Je veux bien continuer un peu sur le sujet de départ.

Lorsque je suis accompagné dans une "zone à risque" je fais en sorte de paraître suffisamment proche de la personne pour que les vilains s’adressent à moi en premier (ce qu'ils font pour les mêmes raisons "rituelles" énoncées plus haut d'ailleurs), une fois qu'on est l'interlocuteur principal ça permet déjà d'avoir la situation en main, pour essayer de ne pas faire monter la pression. Parce qu'intervenir dans une "discussion" entre la copine qui balbutie et le type qui lui demande je ne sais quoi, c'est déjà plus compliqué. Dans tous les cas, pas touche, pas elle en tout cas. Après prévoir la situation...ça reste compliqué, en fonction du nombre ou de l'état des protagonistes.
Seul, je commence par dire "non" posément, avec une voix grave en prenant un air de morse échoué, un faisant un peu le mec qui vient de se lever d'une nuit de 4 jours, parfois même je me force à bailler...
Evidemment je ne fais pas mon numéro à la bande de types déchirés à 2h du mat' dans une rue non éclairée lorsque ceux ci me disent qu'ils vont me débiter en petits morceaux pour me violer après
Dans mon coin, lorsqu'il y a des rixes, c'est souvent pendant les fêtes/bals populaires de campagne et campagne "urbanisée", les filles si elles peuvent en être les causes, elles n'en sont jamais les cibles... Et si la bande de mecs qui vient pas du coin avec leurs habitudes à eux se permet de s'en prendre à une fille, il y a toute une autre bande de gars toujours remontés à toc qui lâchent les chevaux, et pour le coup ça fait une sacré cavalerie...

Par contre dans le genre boulet, une ex-ex-ex-copine avait la manie de s'immiscer dans les embrouilles en pensant arranger la situation.
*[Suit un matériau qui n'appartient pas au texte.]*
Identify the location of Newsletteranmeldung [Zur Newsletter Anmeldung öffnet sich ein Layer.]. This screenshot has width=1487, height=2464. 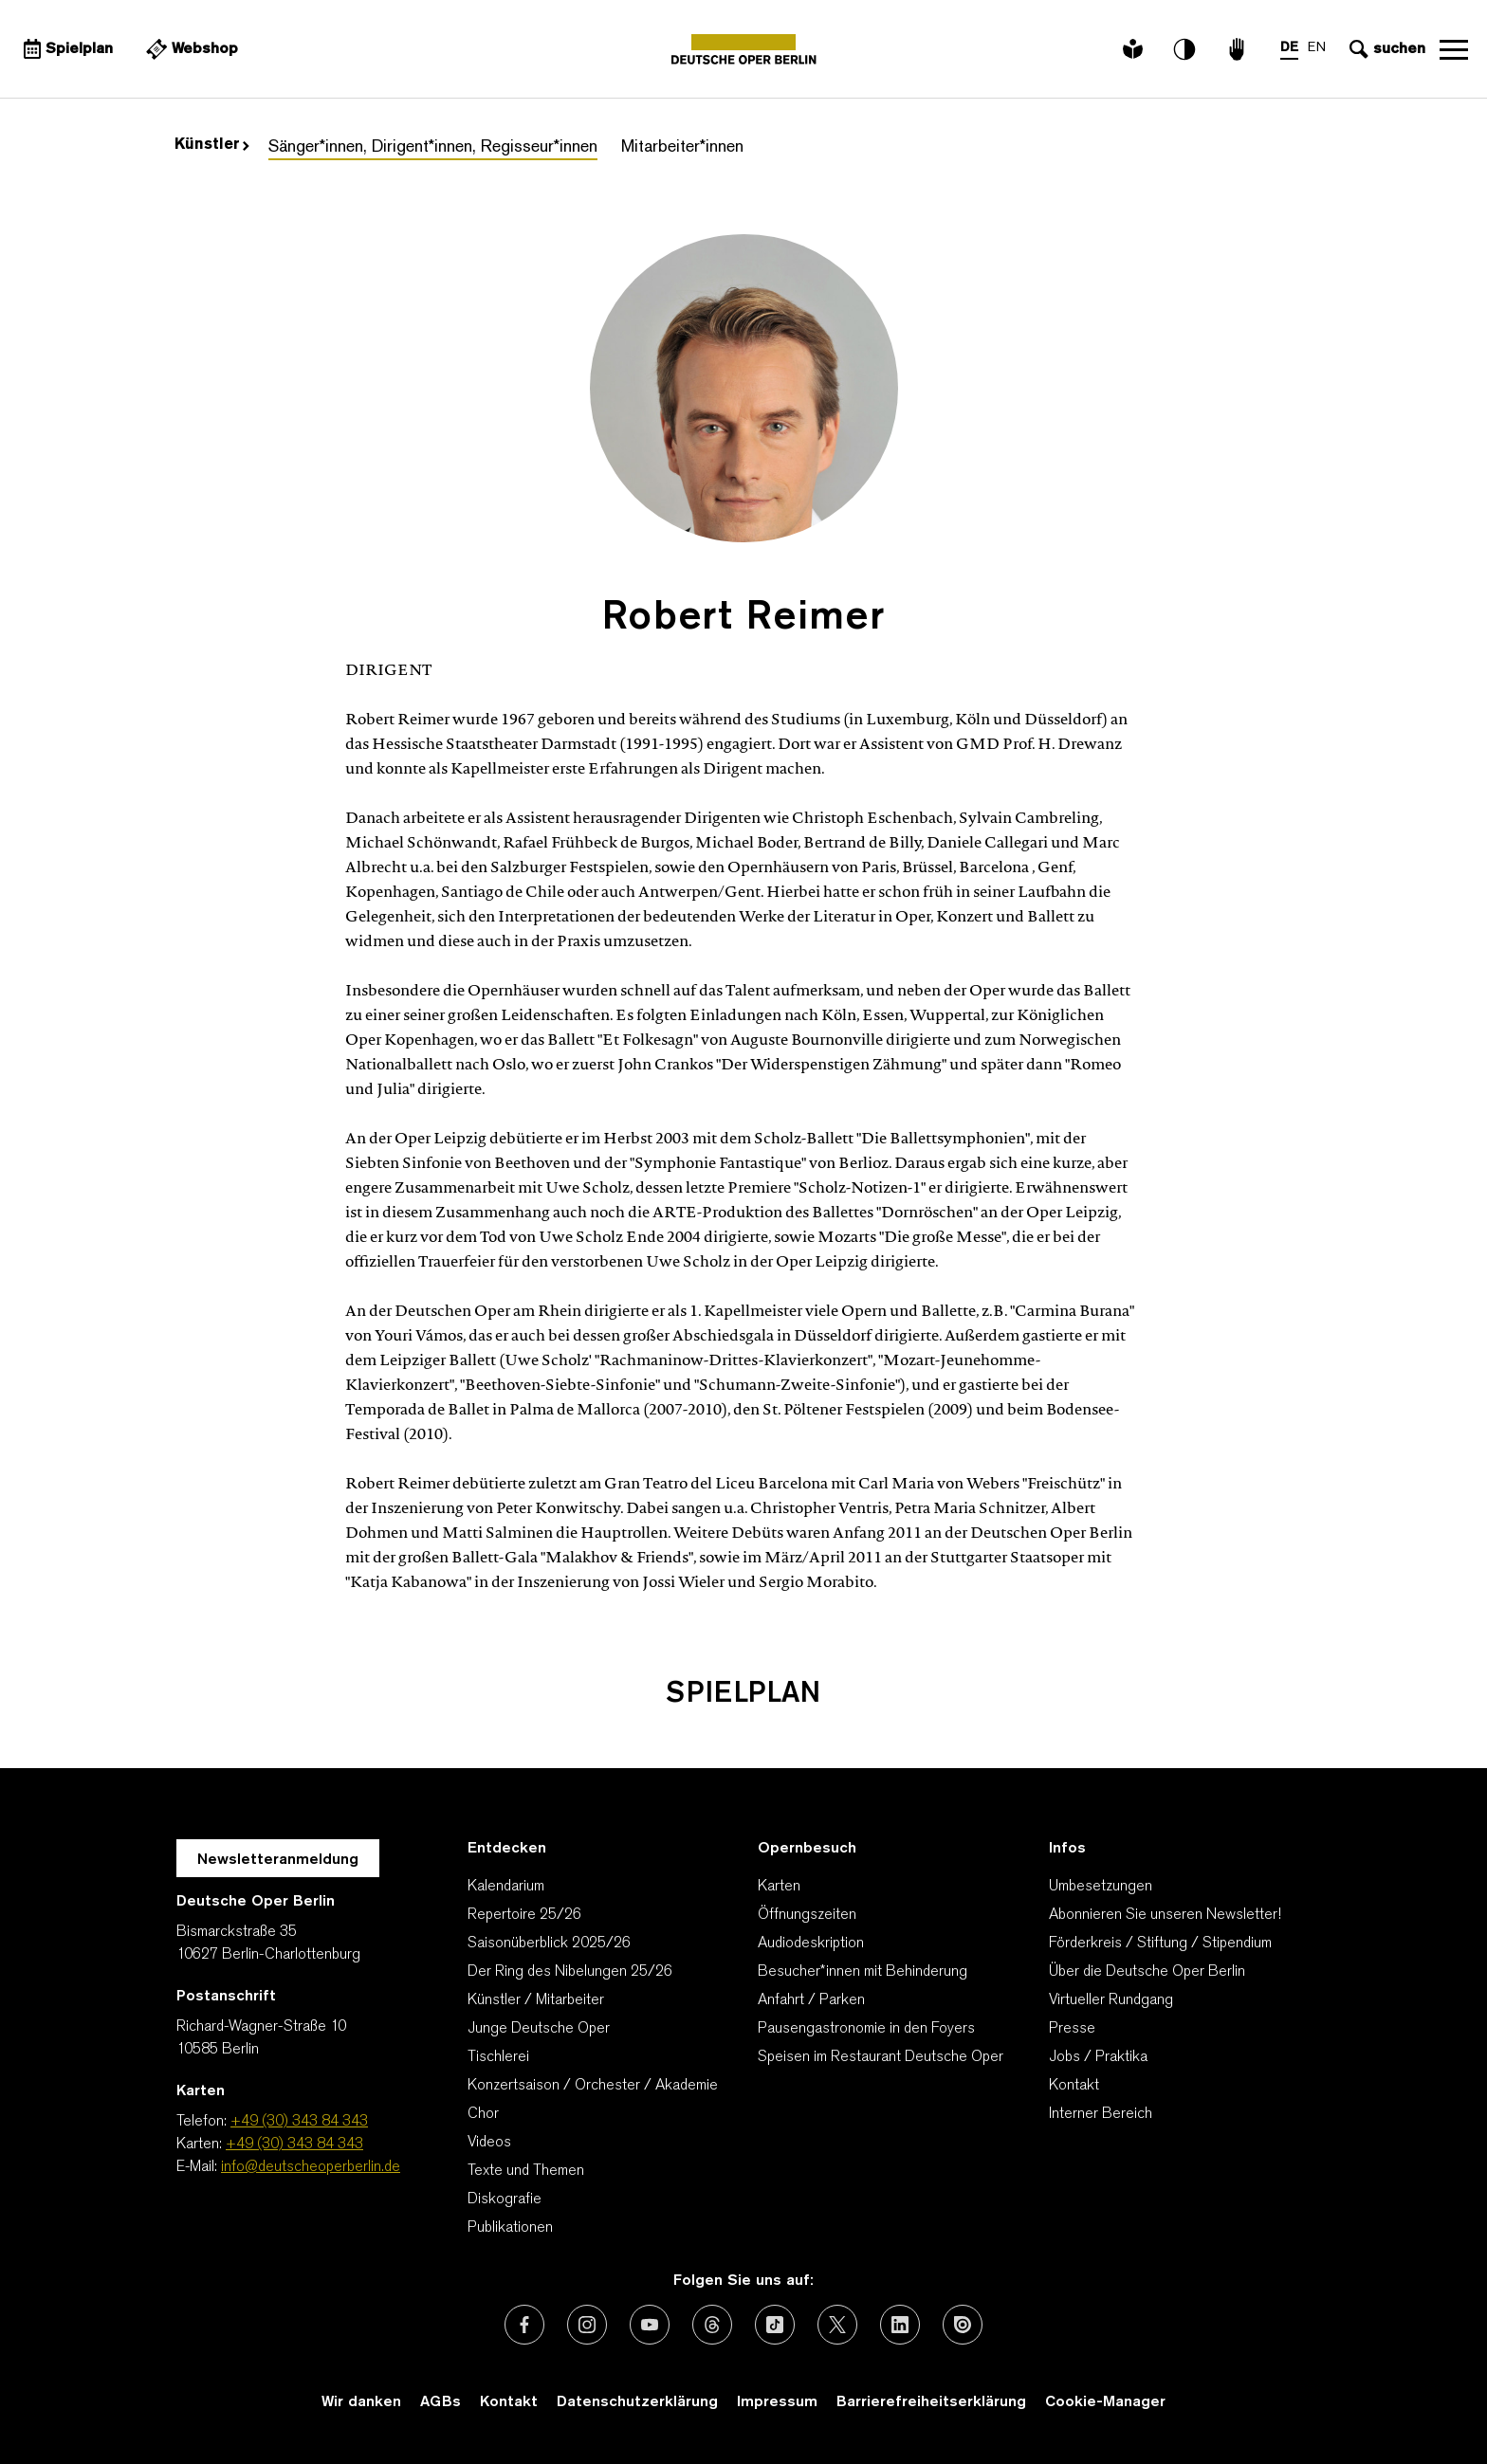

Et quand je dis s'immiscer c'est au sens physique. Un jour elle a réussi à s'introduire entre deux types qu'elle connaissait à peine alors qu'ils étaient front contre front en train de s'empoigner, elle y est resté coincée entre les deux plantes jusqu'à ce que je l'en extirpe pour l'engueuler... Une autre fois elle a essayé de séparer des connaissances (qui ne se connaissaient pas entre eux ouep

) alors que les gars se distribuaient des marrons, avec les cris aiguës kivonbien pour coller à l'ambiance de crise générale qui s'était installée dans le bistrot. Ce coup-ci elle avait fini écrasée sous l'un d'eux, et depuis elle n'a plus recommencée (et elle n'a heureusement rien eu).
Après pour répondre à la remarque concernant l’habitude des femmes de se comporter toujours comme en situation de survie en cas de soucis... Je ne suis pas totalement d'accord, même si c'est vrai en général, il y a une nouvelle tendance ces derniers temps. On avait les Bad Gones, les Bear Grylls, les Bad Guys, et on a maintenant les Bad Girls. Elles se baladent dans les rues, une chef flanquée d'une petite troupe, et elles agissent exactement comme leurs amis masculins.
Moi ça, pour le coup ça me fait plus peur qu'une bande de gars, d'abord parce que ces bandes de filles vont s'en prendre d'abord à leur égale, donc à ma copine. Ensuite parce que moi, je sais très bien que j'y réfléchirais à deux fois avant d'aller appuyer une fille, même si celle ci est clairement agressive, en tout cas, il y aura un petit moment de débattement, qui pourrait suffir pour laisser toute la bande prendre de l'assurance.